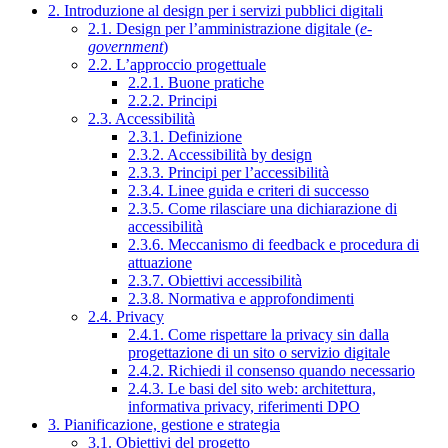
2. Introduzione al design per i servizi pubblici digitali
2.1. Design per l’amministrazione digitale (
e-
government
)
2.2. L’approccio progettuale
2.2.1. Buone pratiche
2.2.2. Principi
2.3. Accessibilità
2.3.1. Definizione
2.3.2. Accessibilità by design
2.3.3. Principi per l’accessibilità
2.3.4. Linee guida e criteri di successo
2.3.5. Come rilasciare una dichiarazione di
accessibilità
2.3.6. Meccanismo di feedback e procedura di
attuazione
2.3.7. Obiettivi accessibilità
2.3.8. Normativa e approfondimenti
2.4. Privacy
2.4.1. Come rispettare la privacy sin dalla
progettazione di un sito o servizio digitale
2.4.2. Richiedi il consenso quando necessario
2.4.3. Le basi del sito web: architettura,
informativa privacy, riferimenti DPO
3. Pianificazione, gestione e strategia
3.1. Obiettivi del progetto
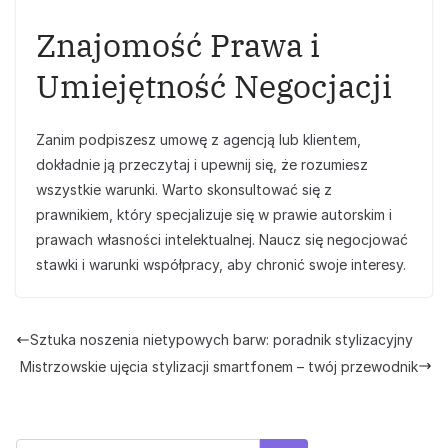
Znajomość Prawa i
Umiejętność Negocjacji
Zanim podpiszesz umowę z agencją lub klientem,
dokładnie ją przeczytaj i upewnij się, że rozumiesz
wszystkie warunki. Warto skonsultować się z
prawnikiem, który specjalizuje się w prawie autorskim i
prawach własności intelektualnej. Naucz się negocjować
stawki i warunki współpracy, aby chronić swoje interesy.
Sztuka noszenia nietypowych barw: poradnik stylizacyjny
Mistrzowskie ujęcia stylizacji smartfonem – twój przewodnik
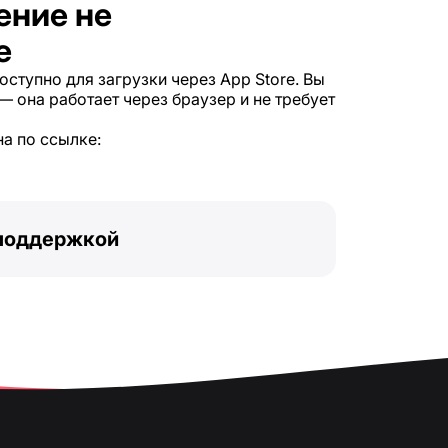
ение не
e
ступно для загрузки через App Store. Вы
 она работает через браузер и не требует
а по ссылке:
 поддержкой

========================================================================

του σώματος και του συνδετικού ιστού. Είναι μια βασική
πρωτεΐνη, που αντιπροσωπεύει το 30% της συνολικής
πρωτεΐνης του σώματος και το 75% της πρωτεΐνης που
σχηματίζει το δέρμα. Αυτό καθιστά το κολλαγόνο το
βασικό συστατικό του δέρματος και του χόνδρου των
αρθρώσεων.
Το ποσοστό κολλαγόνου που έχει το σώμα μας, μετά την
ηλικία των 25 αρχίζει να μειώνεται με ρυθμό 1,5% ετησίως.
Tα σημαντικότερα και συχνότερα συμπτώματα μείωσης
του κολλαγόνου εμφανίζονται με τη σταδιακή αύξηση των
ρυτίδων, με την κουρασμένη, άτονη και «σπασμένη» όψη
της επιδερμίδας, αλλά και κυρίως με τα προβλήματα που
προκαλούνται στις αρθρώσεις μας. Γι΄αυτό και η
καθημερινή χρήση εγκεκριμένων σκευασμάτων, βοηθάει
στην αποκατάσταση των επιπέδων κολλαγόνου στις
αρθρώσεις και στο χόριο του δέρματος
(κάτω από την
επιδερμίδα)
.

========================================================================

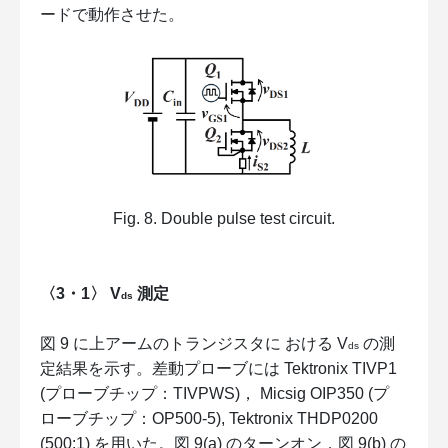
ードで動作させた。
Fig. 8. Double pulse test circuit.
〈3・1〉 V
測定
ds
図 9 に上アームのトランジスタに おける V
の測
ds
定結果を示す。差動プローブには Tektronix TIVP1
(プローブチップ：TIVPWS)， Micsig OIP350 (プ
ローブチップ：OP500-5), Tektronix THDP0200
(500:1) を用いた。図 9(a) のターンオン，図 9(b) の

========================================================================

- _WHAT THE TASK REQUIRES_: Retype exactly the span of lines from the one with "2. Introduzione al" through the one with "2.4. Privacy"; include both ends and omit the rest of the material.

- _EXERCISE SOLUTION_:
2. Introduzione al design per i servizi pubblici digitali
2.1. Design per l’amministrazione digitale (
e-
government
)
2.2. L’approccio progettuale
2.2.1. Buone pratiche
2.2.2. Principi
2.3. Accessibilità
2.3.1. Definizione
2.3.2. Accessibilità by design
2.3.3. Principi per l’accessibilità
2.3.4. Linee guida e criteri di successo
2.3.5. Come rilasciare una dichiarazione di
accessibilità
2.3.6. Meccanismo di feedback e procedura di
attuazione
2.3.7. Obiettivi accessibilità
2.3.8. Normativa e approfondimenti
2.4. Privacy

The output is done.